** The task **
The full listing should be set down again without a single alteration.

(Beginning of Data for this task)

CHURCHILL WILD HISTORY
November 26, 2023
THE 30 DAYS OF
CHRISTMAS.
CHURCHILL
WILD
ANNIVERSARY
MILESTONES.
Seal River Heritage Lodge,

(End of Data for this task)

** Task solution **
CHURCHILL WILD HISTORY
November 26, 2023
THE 30 DAYS OF
CHRISTMAS.
CHURCHILL
WILD
ANNIVERSARY
MILESTONES.
Seal River Heritage Lodge,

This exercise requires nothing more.